Statistics.gov.scot improvement project: alpha user research report
Research to improve Scottish Government’s site for open access to Scotland’s official statistics: statistics.gov.scot by assessing current and potential users through testing redesigned portal prototypes and publishing platforms. This user research is part of the alpha project to enhance the service
User testing: Round 2
Purpose and setup
The broad purpose of the second round of user testing was to test updated versions of the initial prototypes, with a specific focus on accessibility testing with disabled users (who may or may not use assistive technologies to access the web). Again, testing was largely task-based. Results of the tests informed an updated user needs catalogue (seem Appendix C) and a high-level user requirements catalogue.

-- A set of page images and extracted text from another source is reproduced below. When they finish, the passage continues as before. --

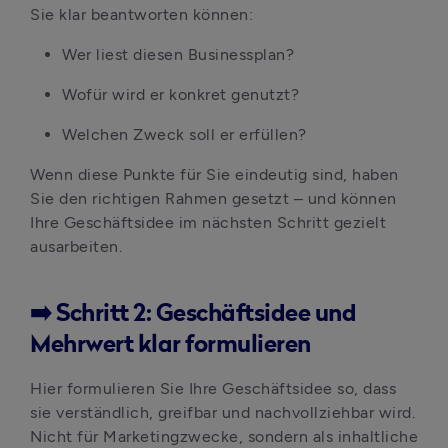
Sie klar beantworten können:
Wer liest diesen Businessplan?
Wofür wird er konkret genutzt?
Welchen Zweck soll er erfüllen?
Wenn diese Punkte für Sie eindeutig sind, haben 
Sie den richtigen Rahmen gesetzt – und können 
Ihre Geschäftsidee im nächsten Schritt gezielt 
ausarbeiten.
➡️ Schritt 2: Geschäftsidee und
Mehrwert klar formulieren
Hier formulieren Sie Ihre Geschäftsidee so, dass 
sie verständlich, greifbar und nachvollziehbar wird. 
Nicht für Marketingzwecke, sondern als inhaltliche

Versions of Cobalt and Emerald were iterated and deployed for testing, while CKAN Admin was replaced by a new data publishing platform prototype, Workflow Manager. While data publishers saw CKAN Admin as an improvement over the current admin system, there was some concern that it may not be the best option to meet the future needs and objectives of the Open Data Team and wider data communities, hence the decision to test a new prototype (based on research to date).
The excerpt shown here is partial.